→ Work instructions: Your answer is every line of the material below in which the string "Показать" occurs.

===

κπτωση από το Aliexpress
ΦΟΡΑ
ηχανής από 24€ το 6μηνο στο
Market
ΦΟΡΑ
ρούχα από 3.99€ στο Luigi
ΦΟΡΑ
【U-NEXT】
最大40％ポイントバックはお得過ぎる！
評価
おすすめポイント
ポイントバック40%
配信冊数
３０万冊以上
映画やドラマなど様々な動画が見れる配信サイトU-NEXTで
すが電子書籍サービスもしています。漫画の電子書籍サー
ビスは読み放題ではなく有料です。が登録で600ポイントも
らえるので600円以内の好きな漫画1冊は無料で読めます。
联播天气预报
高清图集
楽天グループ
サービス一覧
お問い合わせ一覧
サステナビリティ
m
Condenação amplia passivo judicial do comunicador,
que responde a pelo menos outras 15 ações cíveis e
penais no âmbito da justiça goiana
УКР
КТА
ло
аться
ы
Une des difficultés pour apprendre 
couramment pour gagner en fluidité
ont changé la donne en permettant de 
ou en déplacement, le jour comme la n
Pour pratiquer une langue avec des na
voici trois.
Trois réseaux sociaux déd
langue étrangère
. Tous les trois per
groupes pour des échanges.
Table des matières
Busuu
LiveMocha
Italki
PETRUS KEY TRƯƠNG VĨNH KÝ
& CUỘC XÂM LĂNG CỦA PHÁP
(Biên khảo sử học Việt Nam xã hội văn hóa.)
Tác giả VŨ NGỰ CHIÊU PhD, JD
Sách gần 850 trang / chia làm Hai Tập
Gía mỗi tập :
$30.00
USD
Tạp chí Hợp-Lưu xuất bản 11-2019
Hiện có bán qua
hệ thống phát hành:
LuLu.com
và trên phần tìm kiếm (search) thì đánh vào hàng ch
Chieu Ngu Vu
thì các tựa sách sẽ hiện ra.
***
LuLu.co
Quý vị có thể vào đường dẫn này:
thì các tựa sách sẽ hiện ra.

===

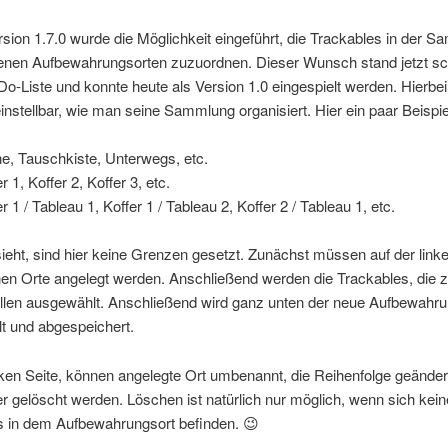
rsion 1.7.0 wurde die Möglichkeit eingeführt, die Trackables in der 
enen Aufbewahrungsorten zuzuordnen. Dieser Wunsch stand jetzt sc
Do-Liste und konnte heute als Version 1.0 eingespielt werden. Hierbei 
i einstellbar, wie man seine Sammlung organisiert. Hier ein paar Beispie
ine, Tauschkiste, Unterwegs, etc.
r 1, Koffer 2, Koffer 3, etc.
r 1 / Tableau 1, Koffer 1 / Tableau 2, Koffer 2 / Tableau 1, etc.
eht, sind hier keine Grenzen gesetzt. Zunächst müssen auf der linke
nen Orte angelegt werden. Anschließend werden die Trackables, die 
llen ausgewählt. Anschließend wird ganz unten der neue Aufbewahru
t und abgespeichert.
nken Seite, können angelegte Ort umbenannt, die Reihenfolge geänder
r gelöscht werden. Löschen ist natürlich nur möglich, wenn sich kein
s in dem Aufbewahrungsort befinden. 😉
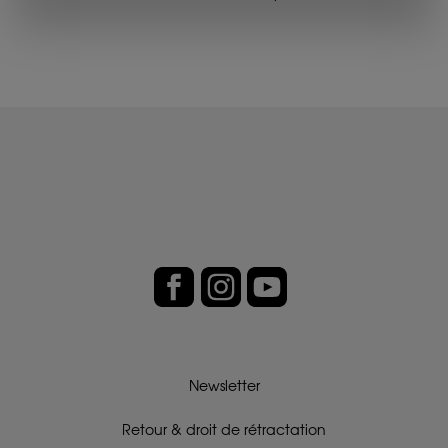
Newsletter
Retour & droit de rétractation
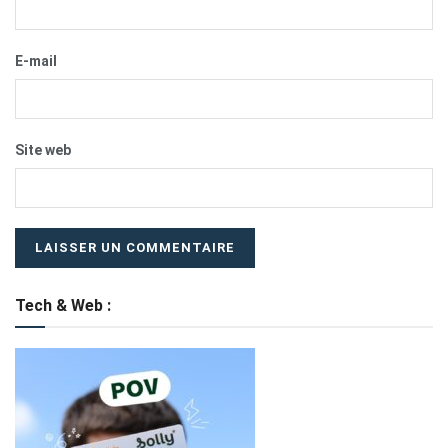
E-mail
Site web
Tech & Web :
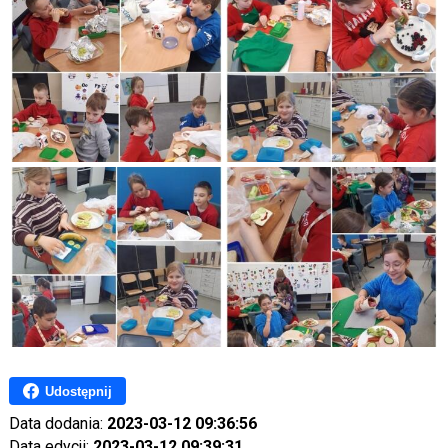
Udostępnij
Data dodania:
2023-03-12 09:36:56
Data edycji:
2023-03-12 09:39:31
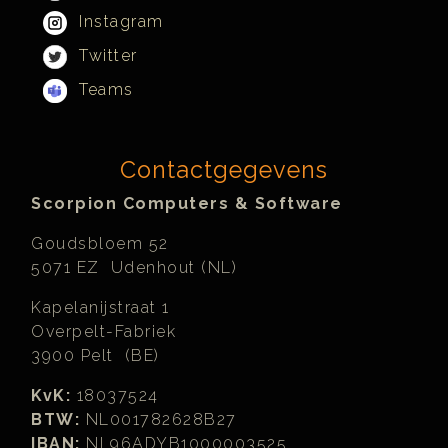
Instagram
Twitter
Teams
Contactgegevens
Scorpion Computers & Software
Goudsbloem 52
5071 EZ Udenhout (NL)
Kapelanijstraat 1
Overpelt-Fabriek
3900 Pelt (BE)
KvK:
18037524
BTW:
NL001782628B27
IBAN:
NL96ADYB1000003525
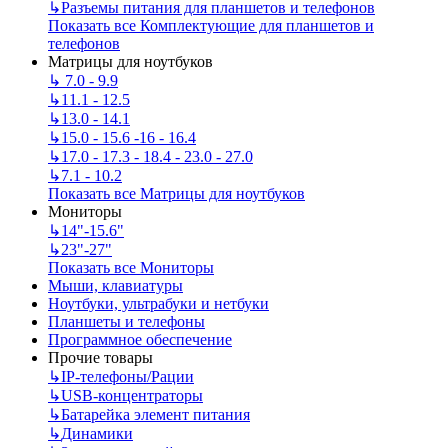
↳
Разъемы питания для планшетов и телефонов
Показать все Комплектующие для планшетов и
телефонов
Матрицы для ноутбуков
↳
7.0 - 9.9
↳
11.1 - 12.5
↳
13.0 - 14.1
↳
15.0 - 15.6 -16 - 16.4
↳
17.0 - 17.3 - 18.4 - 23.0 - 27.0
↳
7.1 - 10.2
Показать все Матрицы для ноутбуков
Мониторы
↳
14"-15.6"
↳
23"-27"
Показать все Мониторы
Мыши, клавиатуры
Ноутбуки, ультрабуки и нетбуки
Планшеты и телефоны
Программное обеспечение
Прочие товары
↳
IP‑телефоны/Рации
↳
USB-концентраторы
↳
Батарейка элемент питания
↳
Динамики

===

→ Task solution:
Показать все Комплектующие для планшетов и
Показать все Матрицы для ноутбуков
Показать все Мониторы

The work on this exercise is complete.